In Dowd v. Stephenson, 105 N. C. 467, a president of a bank, who was indebted to another, instructed the cashier te pay the checks of his creditor out of the funds of the bank. This was done for the president’s convenience. The creditor’s account was overdrawn, but the checks were honored by the cashier on the instructions of the president, who appeared to be in*530debted to the creditor more than the amount of' the overdraft. The cashier stated that he honored these checks and looked to the president to pay them. No notice was sent to the creditor of his overdrafts, but the checks were charged- on the books of the bank to the creditor. It was decided that “in the absence of special authority for such purpose neither its president nor its cashier, nor these officers acting conjointly, had authority or right to appropriate and devote any part of the funds of the bank of which the plaintiff is receiver to the payment of such president’s personal debt due to the defendant. Such authority, ordinarily, was beyond the scope of the purpose and duties of such officers. No doubt the directors — the governing authority of -the bank — might allow them to exercise such power, or they might ratify such transaction, but it must in some way sufficiently appear that they did.” (p. 470.)

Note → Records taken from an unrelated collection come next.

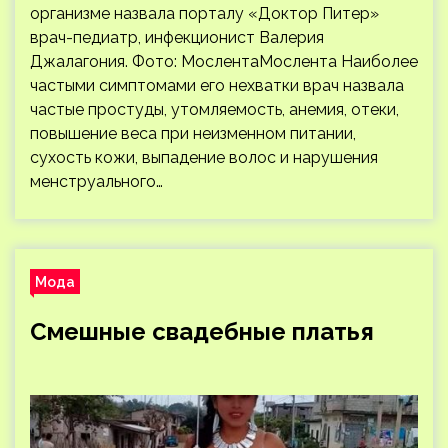
организме назвала порталу «Доктор Питер»
врач-педиатр, инфекционист Валерия
Джалагония. Фото: МослентаМослента Наиболее
частыми симптомами его нехватки врач назвала
частые простуды, утомляемость, анемия, отеки,
повышение веса при неизменном питании,
сухость кожи, выпадение волос и нарушения
менструального…
Мода
Смешные свадебные платья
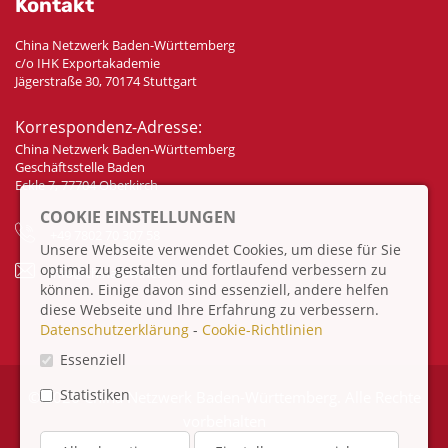
Kontakt
China Netzwerk Baden-Württemberg
c/o IHK Exportakademie
Jägerstraße 30, 70174 Stuttgart
Korrespondenz-Adresse:
China Netzwerk Baden-Württemberg
Geschäftsstelle Baden
Eckle 7, 77704 Oberkirch
COOKIE EINSTELLUNGEN
+49 7802 70 307 58
Unsere Webseite verwendet Cookies, um diese für Sie
optimal zu gestalten und fortlaufend verbessern zu
info@china-bw.net
können. Einige davon sind essenziell, andere helfen
diese Webseite und Ihre Erfahrung zu verbessern.
Datenschutzerklärung
-
Cookie-Richtlinien
Essenziell
Statistiken
© 2026 China Netzwerk Baden-Württemberg. Alle Rechte
vorbehalten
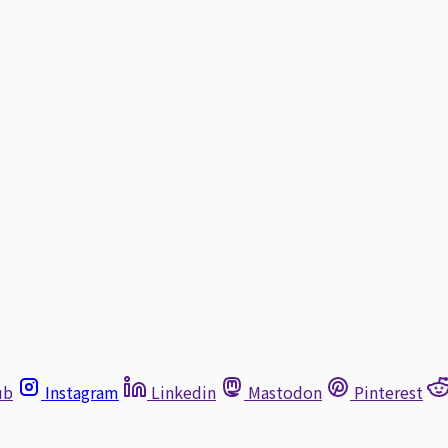
ub
Instagram
Linkedin
Mastodon
Pinterest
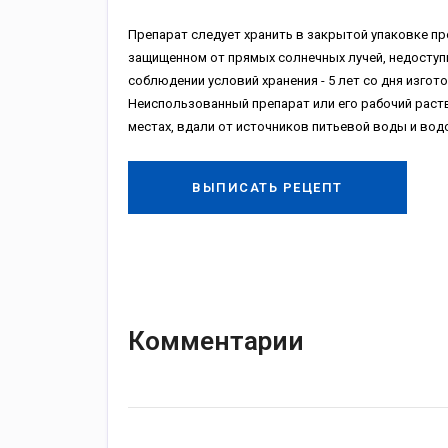
Препарат следует хранить в закрытой упаковке пр
защищенном от прямых солнечных лучей, недоступно
соблюдении условий хранения - 5 лет со дня изгот
Неиспользованный препарат или его рабочий раст
местах, вдали от источников питьевой воды и вод
ВЫПИСАТЬ РЕЦЕПТ
Комментарии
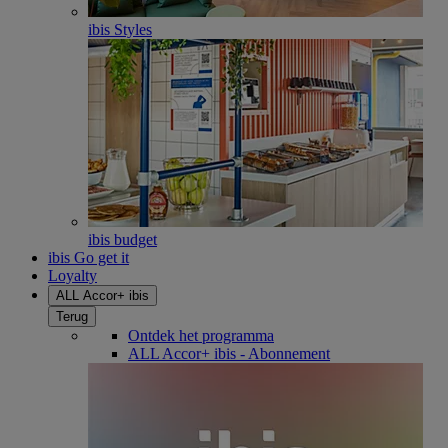
ibis Styles
ibis budget
ibis Go get it
Loyalty
ALL Accor+ ibis
Terug
Ontdek het programma
ALL Accor+ ibis - Abonnement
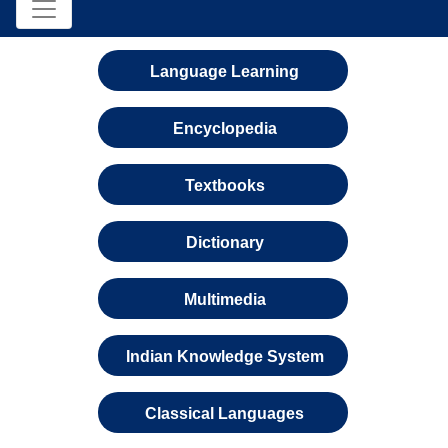
Language Learning
Encyclopedia
Textbooks
Dictionary
Multimedia
Indian Knowledge System
Classical Languages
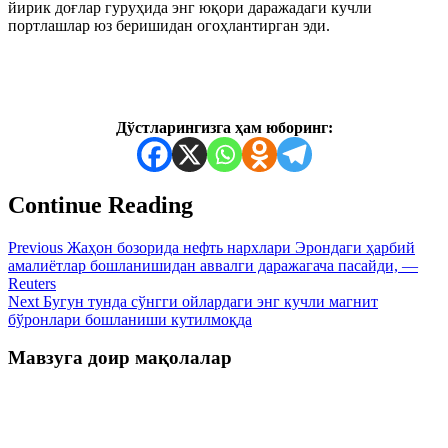
йирик доғлар гуруҳида энг юқори даражадаги кучли
портлашлар юз беришидан огоҳлантирган эди.
Дўстларингизга ҳам юборинг:
Continue Reading
Previous
Жаҳон бозорида нефть нархлари Эрондаги ҳарбий
амалиётлар бошланишидан аввалги даражагача пасайди, —
Reuters
Next
Бугун тунда сўнгги ойлардаги энг кучли магнит
бўронлари бошланиши кутилмоқда
Мавзуга доир мақолалар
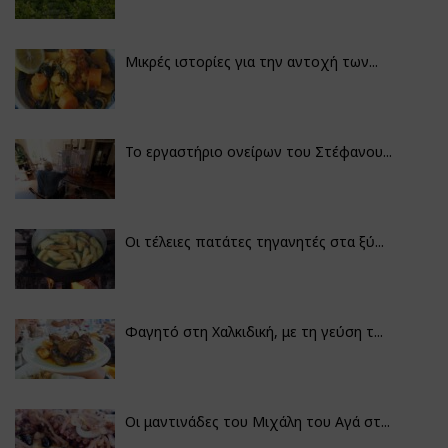
Μικρές ιστορίες για την αντοχή των...
Το εργαστήριο ονείρων του Στέφανου...
Οι τέλειες πατάτες τηγανητές στα ξύ...
Φαγητό στη Χαλκιδική, με τη γεύση τ...
Οι μαντινάδες του Μιχάλη του Αγά στ...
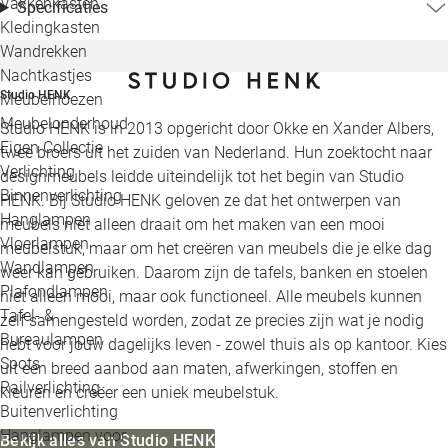
Vakkenkasten
Specificaties
Kledingkasten
Wandrekken
Nachtkastjes
Studio HENK
Meubelhoezen
Meubelonderhoud
Studio HENK is in 2013 opgericht door Okke en Xander Albers,
Eigen Collectie
twee broers uit het zuiden van Nederland. Hun zoektocht naar
Verlichting
designmeubels leidde uiteindelijk tot het begin van Studio
Binnenverlichting
HENK. Bij Studio HENK geloven ze dat het ontwerpen van
Hanglampen
meubels niet alleen draait om het maken van een mooi
Vloerlampen
meubelstuk, maar om het creëren van meubels die je elke dag
Wandlampen
weer kan gebruiken. Daarom zijn de tafels, banken en stoelen
Plafondlampen
niet alleen mooi, maar ook functioneel. Alle meubels kunnen
Tafel- &
zelf samengesteld worden, zodat ze precies zijn wat je nodig
Bureaulampen
hebt voor jouw dagelijks leven - zowel thuis als op kantoor. Kies
Spots
uit een breed aanbod aan maten, afwerkingen, stoffen en
Railverlichting
kleuren en creëer een uniek meubelstuk.
Buitenverlichting
Hanglampen voor
Bekijk alles van Studio HENK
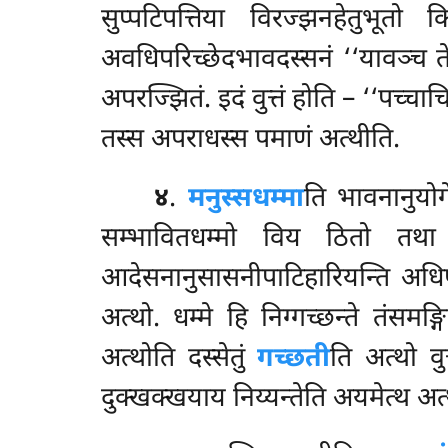
सुप्पटिपत्तिया विरज्झनहेतुभूतो
अवधिपरिच्छेदभावदस्सनं ‘‘यावञ्च
त
अपरज्झितं. इदं वुत्तं होति – ‘‘पच्च
तस्स अपराधस्स पमाणं अत्थीति.
४
.
मनुस्सधम्मा
ति भावनानुयोगे
सम्भावितधम्मो विय ठितो तथा वु
आदेसनानुसासनीपाटिहारियन्ति अधिप
अत्थो. धम्मे हि निग्गच्छन्ते तंसमङ्
अत्थोति दस्सेतुं
गच्छती
ति अत्थो वु
दुक्खक्खयाय निय्यन्तेति अयमेत्थ अत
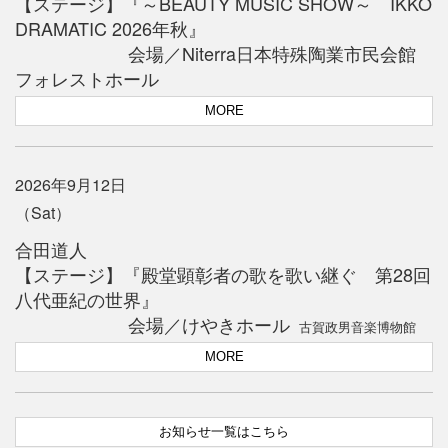
【ステージ】『～BEAUTY MUSIC SHOW～ IKKO
DRAMATIC 2026年秋』
会場／Niterra日本特殊陶業市民会館
フォレストホール
MORE
2026年9月12日
（Sat）
合田道人
【ステージ】『殿堂顕彰者の歌を歌い継ぐ 第28回
八代亜紀の世界』
会場／けやきホール
古賀政男音楽博物館
MORE
お知らせ一覧はこちら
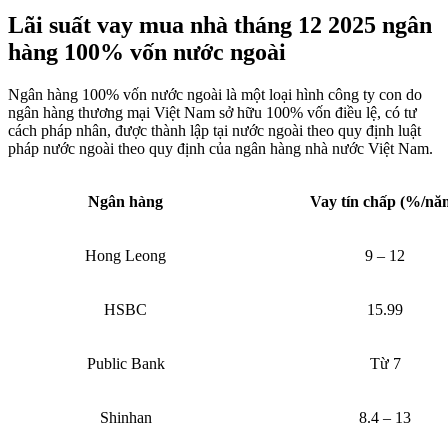
Lãi suất vay mua nhà tháng 12 2025 ngân
hàng 100% vốn nước ngoài
Ngân hàng 100% vốn nước ngoài là một loại hình công ty con do
ngân hàng thương mại Việt Nam sở hữu 100% vốn điều lệ, có tư
cách pháp nhân, được thành lập tại nước ngoài theo quy định luật
pháp nước ngoài theo quy định của ngân hàng nhà nước Việt Nam.
Ngân hàng
Vay tín chấp (%/nă
Hong Leong
9 – 12
HSBC
15.99
Public Bank
Từ 7
Shinhan
8.4 – 13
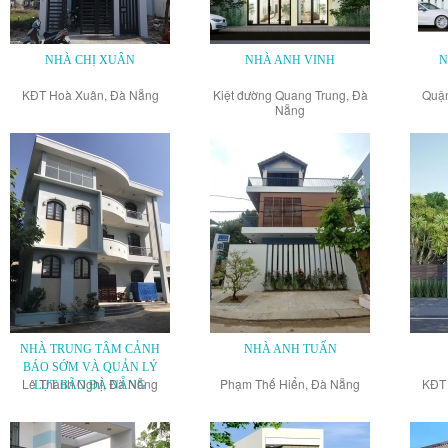
NHÀ CHỊ XUÂN
NHÀ ANH VINH
N
KĐT Hoà Xuân, Đà Nẵng
Kiệt đường Quang Trung, Đà
Quận
Nẵng
NHÀ TRUNG TÂM CẢNH
NHÀ ANH TUẤN
BÁO SỚM VÀ QUẢN LÝ
Lê Thanh Nghị, Đà Nẵng
Phạm Thế Hiển, Đà Nẵng
KĐT 
LỤT BÃO ĐÀ NẴNG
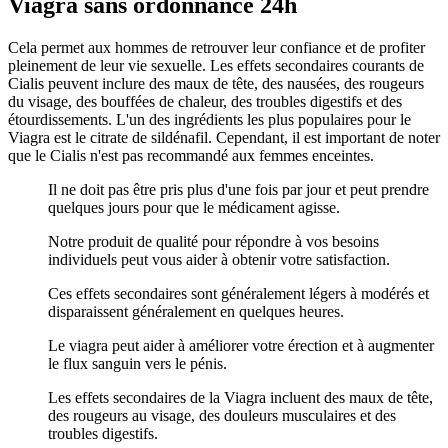
Viagra sans ordonnance 24h
Cela permet aux hommes de retrouver leur confiance et de profiter
pleinement de leur vie sexuelle. Les effets secondaires courants de
Cialis peuvent inclure des maux de tête, des nausées, des rougeurs
du visage, des bouffées de chaleur, des troubles digestifs et des
étourdissements. L'un des ingrédients les plus populaires pour le
Viagra est le citrate de sildénafil. Cependant, il est important de noter
que le Cialis n'est pas recommandé aux femmes enceintes.
Il ne doit pas être pris plus d'une fois par jour et peut prendre
quelques jours pour que le médicament agisse.
Notre produit de qualité pour répondre à vos besoins
individuels peut vous aider à obtenir votre satisfaction.
Ces effets secondaires sont généralement légers à modérés et
disparaissent généralement en quelques heures.
Le viagra peut aider à améliorer votre érection et à augmenter
le flux sanguin vers le pénis.
Les effets secondaires de la Viagra incluent des maux de tête,
des rougeurs au visage, des douleurs musculaires et des
troubles digestifs.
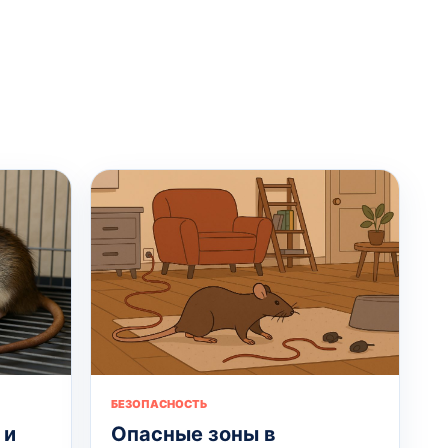
БЕЗОПАСНОСТЬ
 и
Опасные зоны в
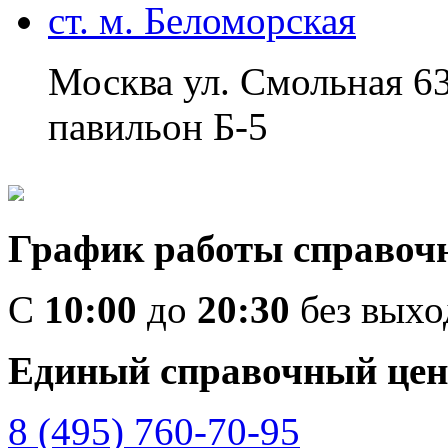
ст. м. Беломорская
Москва ул. Смольная 6
павильон Б-5
График работы справоч
C
10:00
до
20:30
без вых
Единый справочный цен
8 (495) 760-70-95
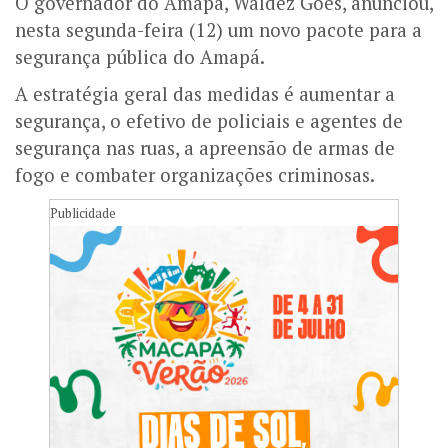
O governador do Amapá, Waldez Góes, anunciou,
nesta segunda-feira (12) um novo pacote para a
segurança pública do Amapá.
A estratégia geral das medidas é aumentar a
segurança, o efetivo de policiais e agentes de
segurança nas ruas, a apreensão de armas de
fogo e combater organizações criminosas.
Publicidade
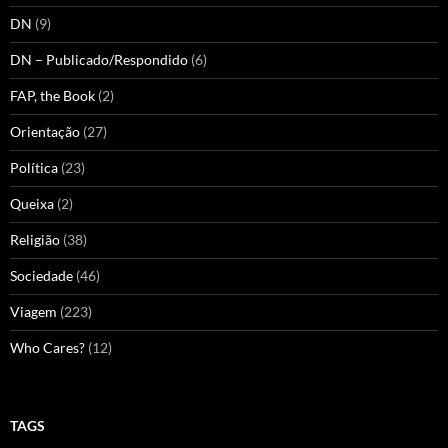
DN
(9)
DN – Publicado/Respondido
(6)
FAP, the Book
(2)
Orientação
(27)
Política
(23)
Queixa
(2)
Religião
(38)
Sociedade
(46)
Viagem
(223)
Who Cares?
(12)
TAGS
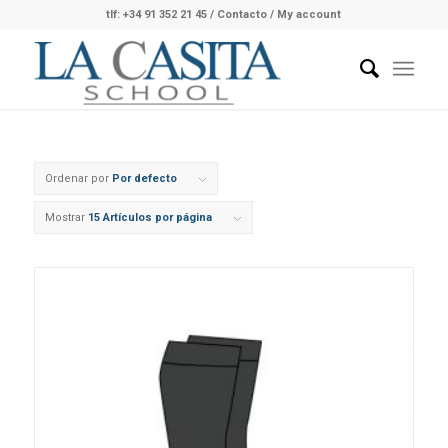
tlf: +34 91 352 21 45
/
Contacto
/ My account
Ordenar por
Por defecto
Mostrar
15 Artículos por página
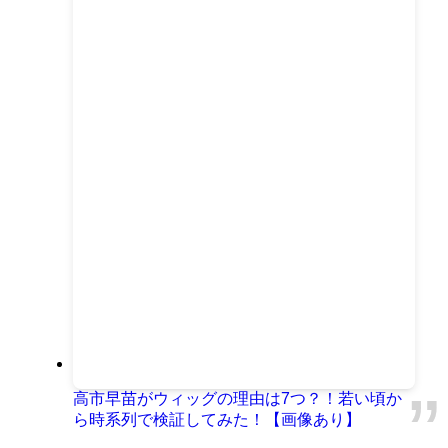
高市早苗がウィッグの理由は7つ？！若い頃か
ら時系列で検証してみた！【画像あり】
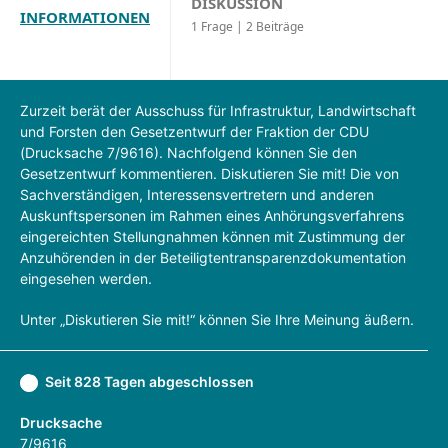
DISKUSSION
INFORMATIONEN
1 Frage | 2 Beiträge
Zurzeit berät der Ausschuss für Infrastruktur, Landwirtschaft
und Forsten den Gesetzentwurf der Fraktion der CDU
(Drucksache 7/9616). Nachfolgend können Sie den
Gesetzentwurf kommentieren. Diskutieren Sie mit! Die von
Sachverständigen, Interessensvertretern und anderen
Auskunftspersonen im Rahmen eines Anhörungsverfahrens
eingereichten Stellungnahmen können mit Zustimmung der
Anzuhörenden in der Beteiligtentransparenzdokumentation
eingesehen werden.
Unter „Diskutieren Sie mit!“ können Sie Ihre Meinung äußern.
Seit 828 Tagen abgeschlossen
Drucksache
7/9616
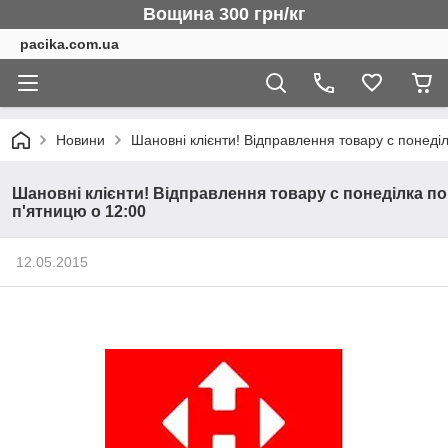
Вощина 300 грн/кг
pacika.com.ua
Новини
Шановні клієнти! Відправлення товару c понеділ
Шановні клієнти! Відправлення товару c понеділка по
п'ятницю о 12:00
12.05.2015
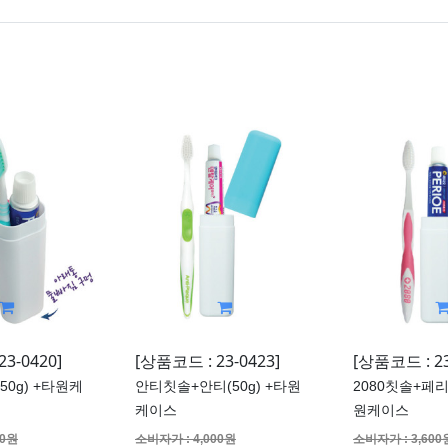
3-0420]
[상품코드 : 23-0423]
[상품코드 : 23
0g) +타원케
안티칫솔+안티(50g) +타원
2080칫솔+페리오
케이스
원케이스
20원
소비자가 : 4,000원
소비자가 : 3,600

(See, also, National Bank v. Drake, 29 Kan. 311; Cattle Co. v. Loan Co., 65 Kan. 359.)
Other considerations- would arise where there was some authorization or ratification of the acts of the officers by the board of directors, or where there were facts that would estop the bank to deny the authority of the officers, but as there was no proof supporting these theories there is no occasion to discuss them.
The instructions of the court did not conform with these views, and, besides, there was no basis in the evidence for some of the instructions that were given; and for the error of the court in charging the jury the case is reversed and the cause remanded for a new trial.